From Kyiv, Blinken will travel to Berlin, where he will meet with his German, British and French counterparts to discuss a possible response to any Russian military action. In Geneva on Friday, Blinken will be testing Russian Foreign Minister Sergey Lavrov on Russia’s interest in a “diplomatic off-ramp” for the crisis, the State Department said.
“The trip follows extensive diplomacy with our European Allies and partners about a united approach to address the threat Russia poses to Ukraine and our joint efforts to encourage it to choose diplomacy and de-escalation in the interests of security and stability,” the department said.

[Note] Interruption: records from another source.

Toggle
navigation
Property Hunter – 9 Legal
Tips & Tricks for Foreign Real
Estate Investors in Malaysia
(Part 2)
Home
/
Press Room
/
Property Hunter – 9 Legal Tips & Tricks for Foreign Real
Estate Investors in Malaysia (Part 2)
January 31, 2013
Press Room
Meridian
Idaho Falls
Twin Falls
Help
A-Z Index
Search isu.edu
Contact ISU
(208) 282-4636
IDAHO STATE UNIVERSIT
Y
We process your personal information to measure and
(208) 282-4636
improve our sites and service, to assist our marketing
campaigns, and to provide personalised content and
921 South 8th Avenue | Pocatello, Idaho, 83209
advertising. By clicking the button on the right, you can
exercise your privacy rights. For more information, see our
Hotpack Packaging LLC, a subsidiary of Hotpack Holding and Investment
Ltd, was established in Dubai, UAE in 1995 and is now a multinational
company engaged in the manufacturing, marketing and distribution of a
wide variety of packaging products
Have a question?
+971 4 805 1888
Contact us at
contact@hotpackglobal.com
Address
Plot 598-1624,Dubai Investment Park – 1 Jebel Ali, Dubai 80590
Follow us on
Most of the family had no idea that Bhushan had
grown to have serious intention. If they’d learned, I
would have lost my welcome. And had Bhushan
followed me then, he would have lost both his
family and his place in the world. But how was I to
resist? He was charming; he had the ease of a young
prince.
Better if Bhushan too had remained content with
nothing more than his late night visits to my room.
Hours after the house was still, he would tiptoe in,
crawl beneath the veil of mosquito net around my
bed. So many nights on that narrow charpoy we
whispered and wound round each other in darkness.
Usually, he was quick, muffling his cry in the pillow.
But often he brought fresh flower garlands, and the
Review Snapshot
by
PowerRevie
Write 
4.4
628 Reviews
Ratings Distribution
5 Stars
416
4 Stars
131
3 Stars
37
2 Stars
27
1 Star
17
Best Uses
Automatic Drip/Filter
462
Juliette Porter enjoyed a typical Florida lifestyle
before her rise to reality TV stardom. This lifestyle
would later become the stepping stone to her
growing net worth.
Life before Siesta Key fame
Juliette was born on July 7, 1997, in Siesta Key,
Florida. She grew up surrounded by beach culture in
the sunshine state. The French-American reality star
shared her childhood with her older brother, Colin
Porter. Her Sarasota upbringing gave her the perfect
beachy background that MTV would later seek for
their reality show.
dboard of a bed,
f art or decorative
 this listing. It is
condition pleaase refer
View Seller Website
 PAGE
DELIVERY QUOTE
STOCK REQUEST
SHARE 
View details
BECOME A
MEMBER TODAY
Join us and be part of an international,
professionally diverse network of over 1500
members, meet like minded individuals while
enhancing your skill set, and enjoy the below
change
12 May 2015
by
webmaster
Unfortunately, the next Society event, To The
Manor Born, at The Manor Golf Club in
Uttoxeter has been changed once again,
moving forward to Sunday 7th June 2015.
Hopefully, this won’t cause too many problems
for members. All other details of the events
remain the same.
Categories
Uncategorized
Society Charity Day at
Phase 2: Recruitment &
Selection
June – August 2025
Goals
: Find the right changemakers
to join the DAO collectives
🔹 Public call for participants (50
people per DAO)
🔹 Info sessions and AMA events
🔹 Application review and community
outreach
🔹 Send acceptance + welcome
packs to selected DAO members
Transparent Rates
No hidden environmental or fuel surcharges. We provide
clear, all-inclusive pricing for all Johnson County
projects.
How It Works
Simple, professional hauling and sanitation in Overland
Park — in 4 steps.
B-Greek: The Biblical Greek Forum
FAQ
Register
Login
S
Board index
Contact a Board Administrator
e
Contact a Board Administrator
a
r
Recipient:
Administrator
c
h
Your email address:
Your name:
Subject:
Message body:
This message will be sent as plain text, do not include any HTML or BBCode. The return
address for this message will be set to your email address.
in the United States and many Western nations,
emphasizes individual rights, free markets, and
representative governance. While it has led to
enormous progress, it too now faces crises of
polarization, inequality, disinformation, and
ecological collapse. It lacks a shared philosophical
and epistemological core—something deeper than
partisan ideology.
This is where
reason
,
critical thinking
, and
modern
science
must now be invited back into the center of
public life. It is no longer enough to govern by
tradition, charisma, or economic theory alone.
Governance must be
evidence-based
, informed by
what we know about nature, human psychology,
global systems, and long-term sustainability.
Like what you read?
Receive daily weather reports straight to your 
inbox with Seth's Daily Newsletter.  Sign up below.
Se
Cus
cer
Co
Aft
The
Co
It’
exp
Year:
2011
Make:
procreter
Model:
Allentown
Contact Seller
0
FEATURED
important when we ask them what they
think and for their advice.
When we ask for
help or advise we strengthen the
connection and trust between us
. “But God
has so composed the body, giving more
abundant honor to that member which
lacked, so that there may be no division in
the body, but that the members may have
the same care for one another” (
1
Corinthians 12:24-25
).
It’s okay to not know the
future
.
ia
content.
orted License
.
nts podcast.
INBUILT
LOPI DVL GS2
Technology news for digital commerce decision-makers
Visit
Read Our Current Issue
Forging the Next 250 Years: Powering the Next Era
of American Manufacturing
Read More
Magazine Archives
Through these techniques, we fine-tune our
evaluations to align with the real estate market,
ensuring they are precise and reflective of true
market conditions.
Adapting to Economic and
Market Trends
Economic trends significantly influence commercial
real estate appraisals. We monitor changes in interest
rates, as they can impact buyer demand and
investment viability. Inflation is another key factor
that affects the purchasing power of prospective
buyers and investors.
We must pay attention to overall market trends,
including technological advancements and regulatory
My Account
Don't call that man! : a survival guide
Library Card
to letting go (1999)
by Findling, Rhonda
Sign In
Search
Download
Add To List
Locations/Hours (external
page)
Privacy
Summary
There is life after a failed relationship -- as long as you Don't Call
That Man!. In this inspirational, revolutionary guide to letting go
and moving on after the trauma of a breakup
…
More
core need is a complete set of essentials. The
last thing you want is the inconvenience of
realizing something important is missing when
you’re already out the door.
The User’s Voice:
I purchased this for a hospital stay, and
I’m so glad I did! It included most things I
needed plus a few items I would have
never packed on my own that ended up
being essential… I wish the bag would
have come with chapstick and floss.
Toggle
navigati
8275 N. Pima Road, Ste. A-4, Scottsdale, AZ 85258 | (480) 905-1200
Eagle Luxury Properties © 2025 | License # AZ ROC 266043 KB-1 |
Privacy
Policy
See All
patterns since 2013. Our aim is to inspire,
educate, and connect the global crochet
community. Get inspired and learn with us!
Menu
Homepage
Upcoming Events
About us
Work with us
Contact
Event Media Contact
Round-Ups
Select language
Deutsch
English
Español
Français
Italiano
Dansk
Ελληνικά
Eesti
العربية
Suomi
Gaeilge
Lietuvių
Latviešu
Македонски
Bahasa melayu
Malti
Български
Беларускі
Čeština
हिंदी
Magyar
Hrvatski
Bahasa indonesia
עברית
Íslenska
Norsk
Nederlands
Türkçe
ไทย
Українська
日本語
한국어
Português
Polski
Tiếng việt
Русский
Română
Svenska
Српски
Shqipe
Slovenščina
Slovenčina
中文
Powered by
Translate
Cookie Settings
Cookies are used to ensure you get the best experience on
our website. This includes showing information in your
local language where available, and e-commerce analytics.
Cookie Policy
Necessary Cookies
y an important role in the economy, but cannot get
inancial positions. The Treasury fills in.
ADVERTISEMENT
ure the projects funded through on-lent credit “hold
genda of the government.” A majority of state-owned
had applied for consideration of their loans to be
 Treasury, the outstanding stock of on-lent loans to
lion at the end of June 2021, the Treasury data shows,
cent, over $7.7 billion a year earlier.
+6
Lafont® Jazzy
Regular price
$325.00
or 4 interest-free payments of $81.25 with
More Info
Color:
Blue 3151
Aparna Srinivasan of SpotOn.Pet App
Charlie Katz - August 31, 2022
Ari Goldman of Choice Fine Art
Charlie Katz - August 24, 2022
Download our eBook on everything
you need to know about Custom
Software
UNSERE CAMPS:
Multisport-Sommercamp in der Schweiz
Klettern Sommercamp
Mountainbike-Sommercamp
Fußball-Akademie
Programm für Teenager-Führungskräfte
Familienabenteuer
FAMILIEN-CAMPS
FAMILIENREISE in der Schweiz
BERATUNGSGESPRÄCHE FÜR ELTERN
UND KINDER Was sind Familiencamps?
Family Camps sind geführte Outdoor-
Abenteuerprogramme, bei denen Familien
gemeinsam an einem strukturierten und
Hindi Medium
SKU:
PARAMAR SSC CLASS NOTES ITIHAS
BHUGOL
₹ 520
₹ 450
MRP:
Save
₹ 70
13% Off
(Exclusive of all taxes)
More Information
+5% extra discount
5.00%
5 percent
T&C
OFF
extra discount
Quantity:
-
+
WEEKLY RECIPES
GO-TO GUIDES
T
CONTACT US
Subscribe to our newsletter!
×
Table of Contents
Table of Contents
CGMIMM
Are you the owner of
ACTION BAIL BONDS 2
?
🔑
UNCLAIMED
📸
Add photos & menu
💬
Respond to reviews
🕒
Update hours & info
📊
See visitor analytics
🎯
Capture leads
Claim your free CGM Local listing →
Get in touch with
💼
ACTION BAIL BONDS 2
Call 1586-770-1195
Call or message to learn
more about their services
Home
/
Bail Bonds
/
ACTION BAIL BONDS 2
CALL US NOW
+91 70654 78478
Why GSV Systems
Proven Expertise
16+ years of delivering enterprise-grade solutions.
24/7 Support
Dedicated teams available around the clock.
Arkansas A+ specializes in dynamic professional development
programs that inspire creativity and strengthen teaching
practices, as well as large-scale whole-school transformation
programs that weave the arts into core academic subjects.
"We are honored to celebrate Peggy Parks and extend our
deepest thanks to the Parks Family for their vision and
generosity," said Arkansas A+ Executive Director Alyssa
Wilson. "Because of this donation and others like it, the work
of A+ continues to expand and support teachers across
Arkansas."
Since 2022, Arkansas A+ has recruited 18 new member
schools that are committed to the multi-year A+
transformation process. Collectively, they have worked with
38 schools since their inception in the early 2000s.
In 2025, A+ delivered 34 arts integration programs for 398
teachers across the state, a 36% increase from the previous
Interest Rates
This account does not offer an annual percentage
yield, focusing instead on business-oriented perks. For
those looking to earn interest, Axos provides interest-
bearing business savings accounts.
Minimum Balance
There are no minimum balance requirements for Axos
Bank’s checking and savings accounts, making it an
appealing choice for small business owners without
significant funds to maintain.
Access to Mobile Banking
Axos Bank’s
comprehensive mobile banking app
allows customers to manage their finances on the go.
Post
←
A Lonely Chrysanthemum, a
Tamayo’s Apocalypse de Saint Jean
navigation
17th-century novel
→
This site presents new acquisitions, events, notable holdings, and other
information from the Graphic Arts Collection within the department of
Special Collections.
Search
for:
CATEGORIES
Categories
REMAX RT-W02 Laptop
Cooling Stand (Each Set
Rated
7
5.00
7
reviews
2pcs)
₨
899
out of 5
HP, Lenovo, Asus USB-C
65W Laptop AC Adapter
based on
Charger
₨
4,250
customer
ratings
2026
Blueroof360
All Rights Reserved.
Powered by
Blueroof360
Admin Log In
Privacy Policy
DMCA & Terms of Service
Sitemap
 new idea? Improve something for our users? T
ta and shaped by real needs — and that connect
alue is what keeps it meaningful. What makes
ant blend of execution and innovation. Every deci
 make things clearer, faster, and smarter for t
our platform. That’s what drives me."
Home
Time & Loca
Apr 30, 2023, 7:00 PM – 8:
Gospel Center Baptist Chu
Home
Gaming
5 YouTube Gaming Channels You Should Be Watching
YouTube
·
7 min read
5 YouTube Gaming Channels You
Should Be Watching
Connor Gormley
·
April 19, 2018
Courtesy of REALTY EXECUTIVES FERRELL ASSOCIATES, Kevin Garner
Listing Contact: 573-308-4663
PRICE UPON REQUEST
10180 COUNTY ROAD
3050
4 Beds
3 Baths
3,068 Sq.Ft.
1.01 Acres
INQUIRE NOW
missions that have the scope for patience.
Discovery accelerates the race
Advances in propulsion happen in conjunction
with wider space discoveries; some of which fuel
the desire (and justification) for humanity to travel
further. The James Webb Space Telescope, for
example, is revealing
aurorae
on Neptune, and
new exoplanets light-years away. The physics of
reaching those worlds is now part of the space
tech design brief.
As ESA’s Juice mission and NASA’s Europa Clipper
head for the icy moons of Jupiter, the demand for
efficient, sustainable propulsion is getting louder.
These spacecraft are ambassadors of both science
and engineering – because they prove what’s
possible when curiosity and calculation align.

CIA Director William Burns visited Kyiv last Wednesday to consult with his Ukrainian counterparts and discuss current assessments of the risk to Ukraine, a U.S. official said, speaking on condition of anonymity to discuss Burns’ schedule, which is classified. While there, he also discussed the current situation with Zelenskyy and efforts to de-escalate tensions.
Blinken spoke by phone Tuesday with Lavrov, discussing the diplomatic talks and meetings held last week. The State Department said Blinken “stressed the importance of continuing a diplomatic path to de-escalate tensions” surrounding the Russia-Ukraine situation and “reiterated the unshakable U.S. commitment” to Ukraine’s sovereignty and territorial integrity.
Russia has rejected the U.S. allegations that it’s preparing a pretext to invade Ukraine. Lavrov dismissed the U.S. claim as “total disinformation.”
Lavrov reaffirmed that Russia expects a written response this week from the U.S. and its allies to Moscow’s request for binding guarantees that NATO will not embrace Ukraine or any other ex-Soviet countries or station its forces and weapons there.
Blinken underscored to Lavrov on Tuesday that any discussion of European security “must include NATO Allies and European partners, including Ukraine,” the State Department said.
The Russian Foreign Ministry said Lavrov emphasized in the call with Blinken the key aspects of Russian draft documents envisaging “legally binding guarantees of Russia’s security in line with the principle of indivisibility of security approved by all countries in the Euro-Atlantic.” It said Lavrov stressed the importance for Washington to quickly deliver a written response to the Russian proposals.
Washington and its allies firmly rejected Moscow’s demands during last week’s Russia-U.S. negotiations in Geneva and a related NATO-Russia meeting in Brussels.
The White House said Friday that U.S. intelligence officials had concluded that Russia had already deployed operatives to rebel-controlled eastern Ukraine to carry out acts of sabotage there and blame them on Ukraine to create a pretext for possible invasion.
Ahead of Blinken’s visit to Kyiv, a delegation of U.S. senators was visiting Ukraine to emphasize congressional support for the country.
Speaking Monday on a visit to Kyiv, German Foreign Minister Annalena Baerbock warned that “any further escalation would carry a high price for the Russian regime — economic, political and strategic,” and she emphasized the need to continue negotiations.
Russia in 2014 seized the Crimean Peninsula after the ouster of Ukraine’s Moscow-friendly leader and also threw its weight behind a separatist insurgency in eastern Ukraine. More than 14,000 people have been killed in nearly eight years of fighting between the Russia-backed rebels and Ukrainian forces in the country’s industrial heartland called Donbas.
Putin has warned that Moscow will take unspecified “military-technical measures” if the West stonewalls its demands.
Associated Press writer Vladimir Isachenkov in Moscow contributed to this report.